Each line from the one holding "October 2024" through the end of the records should be returned exactly, while pictures are skipped.
* * *
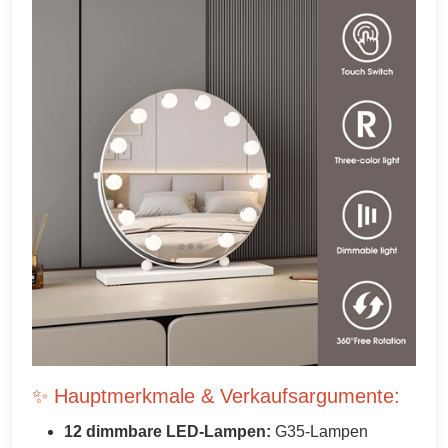
✨ Hauptmerkmale & Verkaufsargumente:
12 dimmbare LED-Lampen:
G35-Lampen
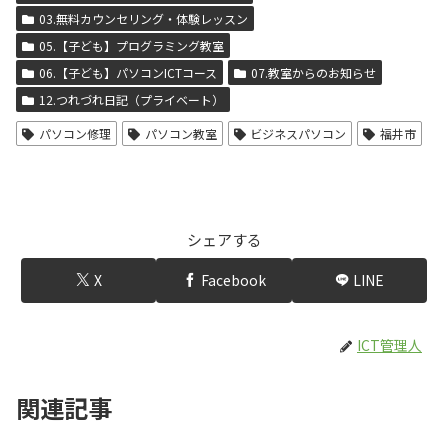
03.無料カウンセリング・体験レッスン
05.【子ども】プログラミング教室
06.【子ども】パソコンICTコース
07.教室からのお知らせ
12.つれづれ日記（プライベート）
パソコン修理
パソコン教室
ビジネスパソコン
福井市
シェアする
X
Facebook
LINE
ICT管理人
関連記事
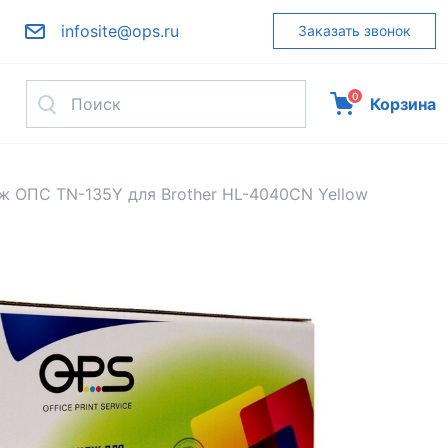
infosite@ops.ru
Заказать звонок
0
Корзина
ж ОПС TN-135Y для Brother HL-4040CN Yellow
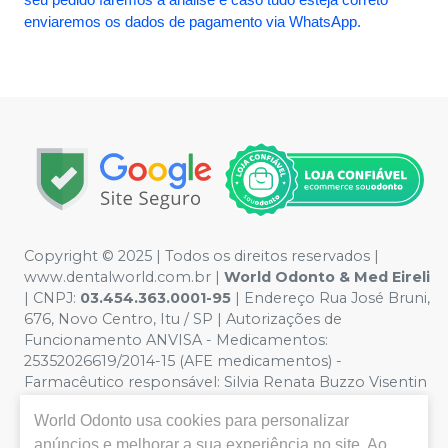
enviaremos os dados de pagamento via WhatsApp.
Copyright © 2025 | Todos os direitos reservados |
www.dentalworld.com.br |
World Odonto & Med Eireli
| CNPJ:
03.454.363.0001-95
| Endereço Rua José Bruni,
676, Novo Centro, Itu / SP | Autorizações de
Funcionamento ANVISA - Medicamentos:
25352026619/2014-15 (AFE medicamentos) -
Farmacêutico responsável: Silvia Renata Buzzo Visentin
Catozzi - CRF/SP 24.419 | Política de Privacidade e
World Odonto
usa cookies para personalizar
Segurança - Fotos meramente ilustrativas - Os preços e
condições da loja virtual estão sujeitos a alterações. Em
anúncios e melhorar a sua experiência no site. Ao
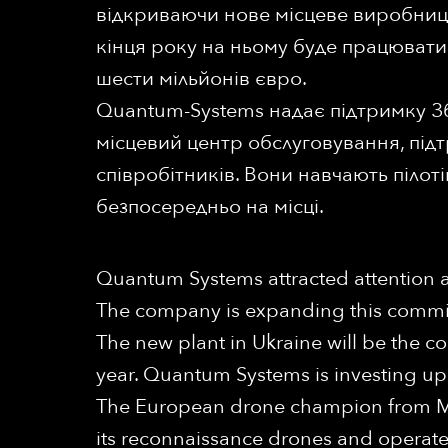
відкриваючи нове місцеве виробництв
кінця року на ньому буде працювати
шести мільйонів євро.
Quantum-Systems надає підтримку Зб
місцевий центр обслуговування, підт
співробітників. Вони навчають пілот
безпосередньо на місці.
Quantum Systems attracted attention at
The company is expanding this commitm
The new plant in Ukraine will be the 
year. Quantum Systems is investing up t
The European drone champion from Mun
its reconnaissance drones and operates 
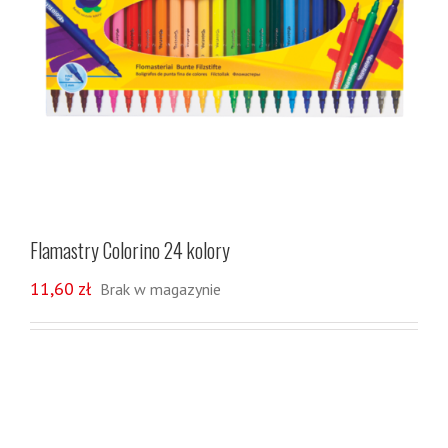
Flamastry Colorino 24 kolory
11,60
zł
Brak w magazynie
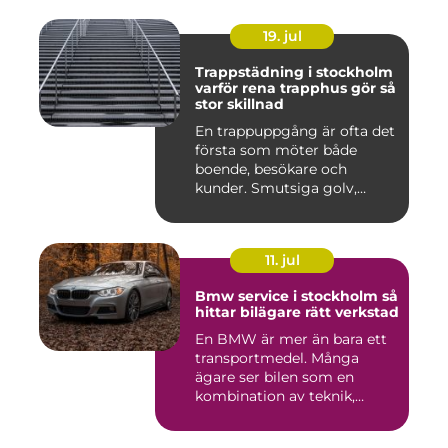
19. jul
Trappstädning i stockholm
varför rena trapphus gör så
stor skillnad
En trappuppgång är ofta det
första som möter både
boende, besökare och
kunder. Smutsiga golv,
dammig...
11. jul
Bmw service i stockholm så
hittar bilägare rätt verkstad
En BMW är mer än bara ett
transportmedel. Många
ägare ser bilen som en
kombination av teknik,
komfor...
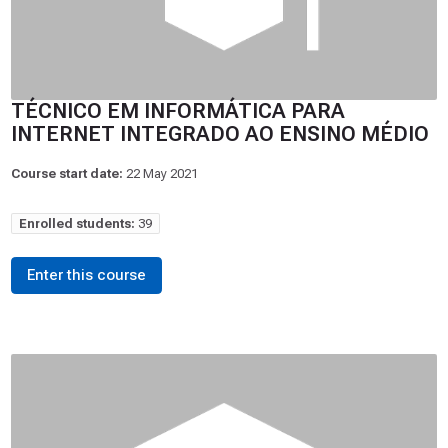
TÉCNICO EM INFORMÁTICA PARA
INTERNET INTEGRADO AO ENSINO MÉDIO
Course start date:
22 May 2021
Enrolled students:
39
Enter this course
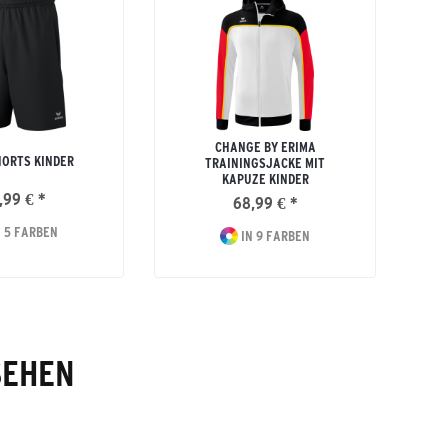
CHANGE BY ERIMA
ORTS KINDER
TRAININGSJACKE MIT
KAPUZE KINDER
,99 € *
68,99 € *
 5 FARBEN
IN 9 FARBEN
SEHEN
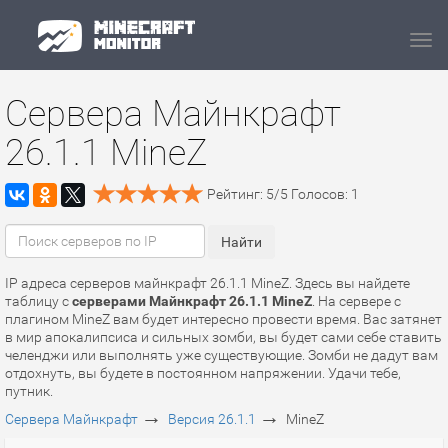
Navi
Сервера Майнкрафт
26.1.1 MineZ
Рейтинг:
5
/
5
Голосов:
1
IP адреса серверов майнкрафт 26.1.1 MineZ. Здесь вы найдете
таблицу с
серверами Майнкрафт 26.1.1 MineZ
. На сервере с
плагином MineZ вам будет интересно провести время. Вас затянет
в мир апокалипсиса и сильных зомби, вы будет сами себе ставить
челенджи или выполнять уже существующие. Зомби не дадут вам
отдохнуть, вы будете в постоянном напряжении. Удачи тебе,
путник.
→
→
Сервера Майнкрафт
Версия 26.1.1
MineZ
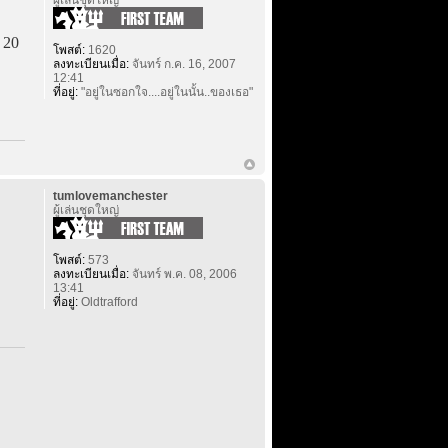
ผู้เล่นชุดใหญ่
20
โพสต์:
1620
ลงทะเบียนเมื่อ:
จันทร์ ก.ค. 16, 2007
12:41
ที่อยู่:
"อยู่ในซอกใจ....อยู่ในนั้น..ของเธอ"
tumlovemanchester
ผู้เล่นชุดใหญ่
โพสต์:
573
ลงทะเบียนเมื่อ:
จันทร์ พ.ค. 08, 2006
13:41
ที่อยู่:
Oldtrafford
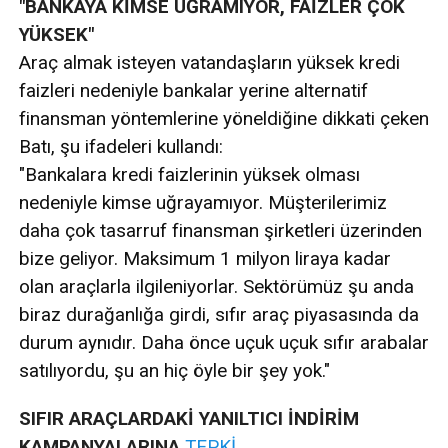
"BANKAYA KİMSE UĞRAMIYOR, FAİZLER ÇOK
YÜKSEK"
Araç almak isteyen vatandaşların yüksek kredi
faizleri nedeniyle bankalar yerine alternatif
finansman yöntemlerine yöneldiğine dikkati çeken
Batı, şu ifadeleri kullandı:
"Bankalara kredi faizlerinin yüksek olması
nedeniyle kimse uğrayamıyor. Müşterilerimiz
daha çok tasarruf finansman şirketleri üzerinden
bize geliyor. Maksimum 1 milyon liraya kadar
olan araçlarla ilgileniyorlar. Sektörümüz şu anda
biraz durağanlığa girdi, sıfır araç piyasasında da
durum aynıdır. Daha önce uçuk uçuk sıfır arabalar
satılıyordu, şu an hiç öyle bir şey yok."
SIFIR ARAÇLARDAKİ YANILTICI İNDİRİM
KAMPANYALARINA
TEPKİ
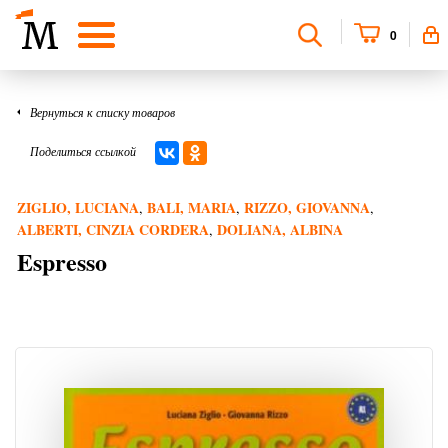
0
Вернуться к списку товаров
Поделиться ссылкой
ZIGLIO, LUCIANA
BALI, MARIA
RIZZO, GIOVANNA
,
,
,
ALBERTI, CINZIA CORDERA
DOLIANA, ALBINA
,
Espresso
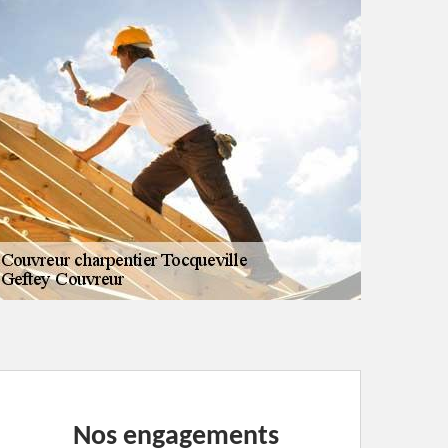
Nos engagements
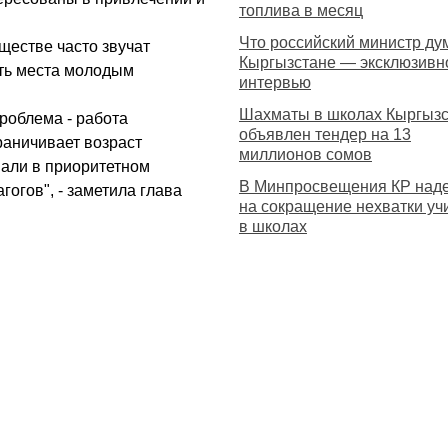
топлива в месяц
Что российский министр ду
ществе часто звучат
Кыргызстане — эксклюзивн
ать места молодым
интервью
Шахматы в школах Кыргызс
роблема - работа
объявлен тендер на 13
раничивает возраст
миллионов сомов
вали в приоритетном
В Минпросвещения КР над
огов", - заметила глава
на сокращение нехватки уч
в школах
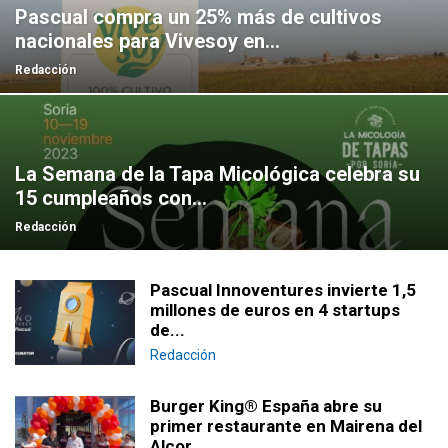
Pascual compra un 25% más de cultivos
nacionales para Vivesoy en...
Redacción
La Semana de la Tapa Micológica celebra su
15 cumpleaños con...
Redacción
Pascual Innoventures invierte 1,5
millones de euros en 4 startups
de...
Redacción
Burger King® España abre su
primer restaurante en Mairena del
Alcor...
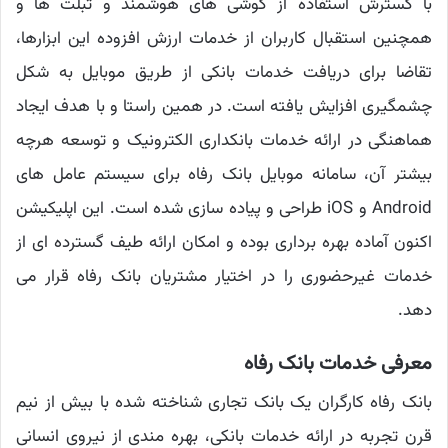
با گسترش استفاده از گوشی‌ های هوشمند و تبلت ‌ها و
همچنین استقبال کاربران از خدمات ارزش افزوده این ابزارها،
تقاضا برای دریافت خدمات بانکی از طریق موبایل به شکل
چشمگیری افزایش یافته است. در همین راستا و با هدف ایجاد
هماهنگی در ارائه خدمات بانکداری الکترونیک و توسعه هرچه
بیشتر آن، سامانه موبایل بانک رفاه برای سیستم‌ عامل ‌های
Android و iOS طراحی و پیاده ‌سازی شده است. این اپلیکیشن
اکنون آماده بهره‌ برداری بوده و امکان ارائه طیف گسترده ‌ای از
خدمات غیرحضوری را در اختیار مشتریان بانک رفاه قرار می
‌دهد.
معرفی خدمات بانک رفاه
بانک رفاه کارگران یک بانک تجاری شناخته شده با بیش از نیم
قرن تجربه در ارائه خدمات بانکی، بهره مندی از نیروی انسانی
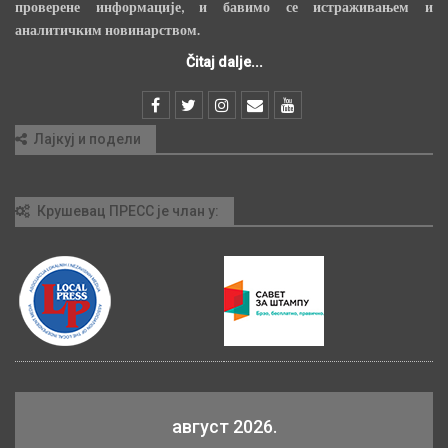
проверене информације, и бавимо се истраживањем и
аналитичким новинарством.
Čitaj dalje...
Лајкуј и подели
Крушевац ПРЕСС је члан у:
август 2026.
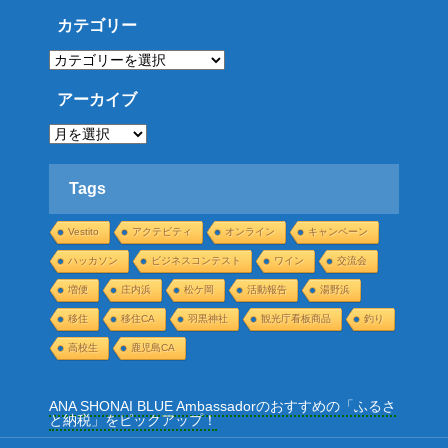
カテゴリー
カ
テ
ゴ
リ
アーカイブ
ー
ア
ー
カ
イ
ブ
Tags
Vestito
アクテビティ
オンライン
キャンペーン
ハッカソン
ビジネスコンテスト
ワイン
交流会
増便
庄内浜
松ケ岡
活動報告
湯野浜
移住
移住CA
羽黒神社
観光庁看板商品
釣り
高校生
鹿児島CA
ANA SHONAI BLUE Ambassadorのおすすめの「ふるさ
と納税」をピックアップ！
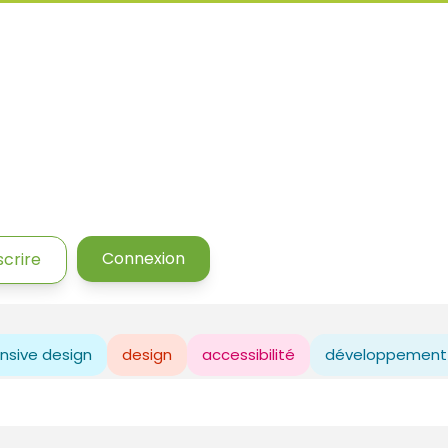
Connexion
scrire
nsive design
design
accessibilité
développement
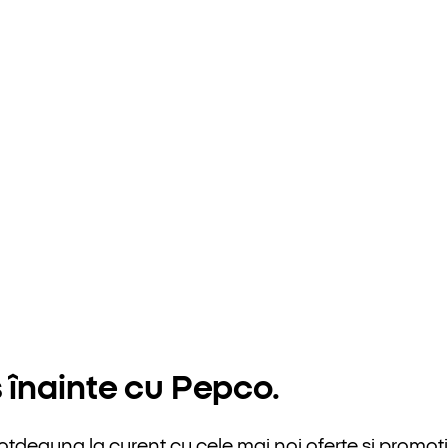
 înainte cu Pepco.
otdeauna la curent cu cele mai noi oferte și promoții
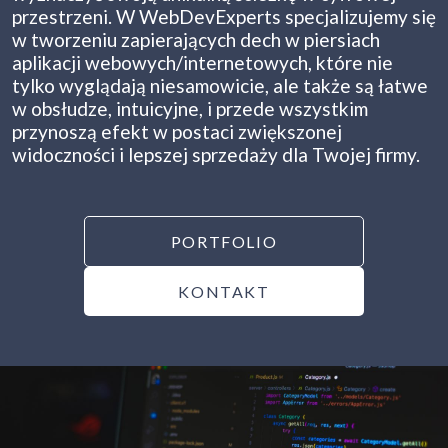
przestrzeni. W WebDevExperts specjalizujemy się
w tworzeniu zapierających dech w piersiach
aplikacji webowych/internetowych, które nie
tylko wyglądają niesamowicie, ale także są łatwe
w obsłudze, intuicyjne, i przede wszystkim
przynoszą efekt w postaci zwiększonej
widoczności i lepszej sprzedaży dla Twojej firmy.
PORTFOLIO
KONTAKT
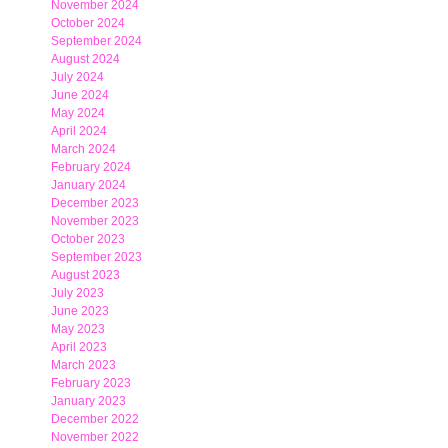
November 2024
October 2024
September 2024
August 2024
July 2024
June 2024
May 2024
April 2024
March 2024
February 2024
January 2024
December 2023
November 2023
October 2023
September 2023
August 2023
July 2023
June 2023
May 2023
April 2023
March 2023
February 2023
January 2023
December 2022
November 2022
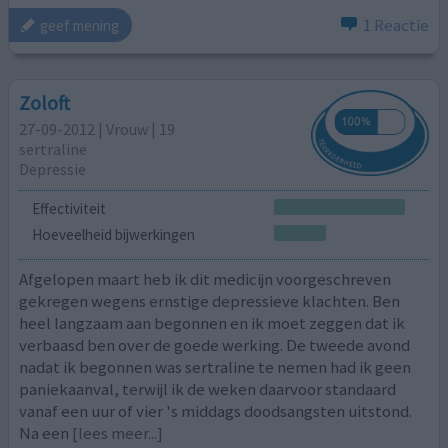
1 Reactie
geef mening
Zoloft
27-09-2012 | Vrouw | 19
sertraline
Depressie
Effectiviteit
Hoeveelheid bijwerkingen
Afgelopen maart heb ik dit medicijn voorgeschreven
gekregen wegens ernstige depressieve klachten. Ben
heel langzaam aan begonnen en ik moet zeggen dat ik
verbaasd ben over de goede werking. De tweede avond
nadat ik begonnen was sertraline te nemen had ik geen
paniekaanval, terwijl ik de weken daarvoor standaard
vanaf een uur of vier 's middags doodsangsten uitstond.
Na een
[lees meer...]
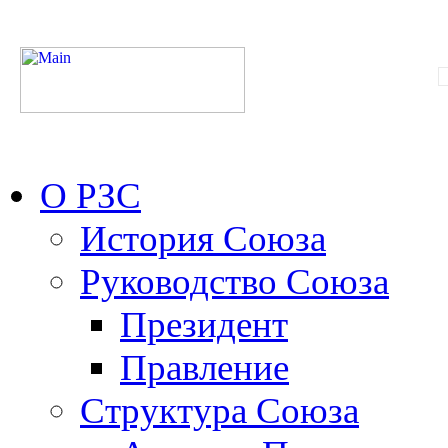
О РЗС
История Союза
Руководство Союза
Президент
Правление
Структура Союза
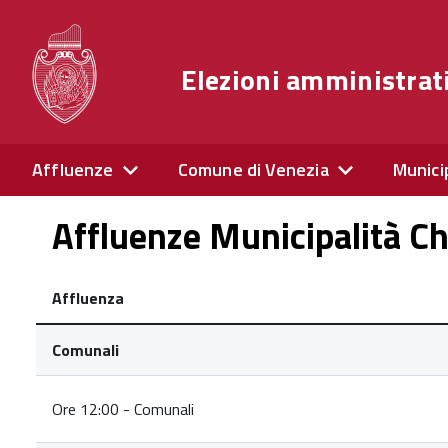
Elezioni amministrat
Affluenze
Comune di Venezia
Munici
Affluenze Municipalità Ch
Affluenza
Comunali
Ore 12:00 - Comunali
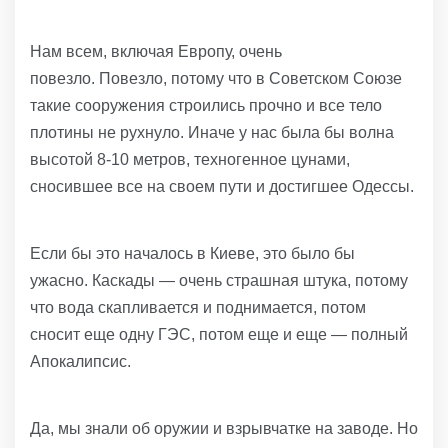
Нам всем, включая Европу, очень
повезло. Повезло, потому что в Советском Союзе
такие сооружения строились прочно и все тело
плотины не рухнуло. Иначе у нас была бы волна
высотой 8-10 метров, техногенное цунами,
сносившее все на своем пути и достигшее Одессы.
Если бы это началось в Киеве, это было бы
ужасно. Каскады — очень страшная штука, потому
что вода скапливается и поднимается, потом
сносит еще одну ГЭС, потом еще и еще — полный
Апокалипсис.
Да, мы знали об оружии и взрывчатке на заводе. Но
* * *
**Response**
October 2024
September 2024
August 2024
July 2024
June 2024
May 2024
April 2024
March 2024
February 2024
January 2024
December 2023
November 2023
October 2023
September 2023
August 2023
July 2023
June 2023
May 2023
April 2023
March 2023
February 2023
January 2023
December 2022
November 2022
1 Reactie
geef mening
Zoloft
27-09-2012 | Vrouw | 19
sertraline
Depressie
Effectiviteit
Hoeveelheid bijwerkingen
Afgelopen maart heb ik dit medicijn voorgeschreven
gekregen wegens ernstige depressieve klachten. Ben
heel langzaam aan begonnen en ik moet zeggen dat ik
verbaasd ben over de goede werking. De tweede avond
nadat ik begonnen was sertraline te nemen had ik geen
paniekaanval, terwijl ik de weken daarvoor standaard
vanaf een uur of vier 's middags doodsangsten uitstond.
Na een
[lees meer...]
О РЗС
История Союза
Руководство Союза
Президент
Правление
Структура Союза
Elezioni amministrat
Affluenze
Comune di Venezia
Munici
Affluenze Municipalità Ch
Affluenza
Comunali
Ore 12:00 - Comunali
Нам всем, включая Европу, очень
повезло. Повезло, потому что в Советском Союзе
такие сооружения строились прочно и все тело
плотины не рухнуло. Иначе у нас была бы волна
высотой 8-10 метров, техногенное цунами,
сносившее все на своем пути и достигшее Одессы.
Если бы это началось в Киеве, это было бы
ужасно. Каскады — очень страшная штука, потому
что вода скапливается и поднимается, потом
сносит еще одну ГЭС, потом еще и еще — полный
Апокалипсис.
Да, мы знали об оружии и взрывчатке на заводе. Но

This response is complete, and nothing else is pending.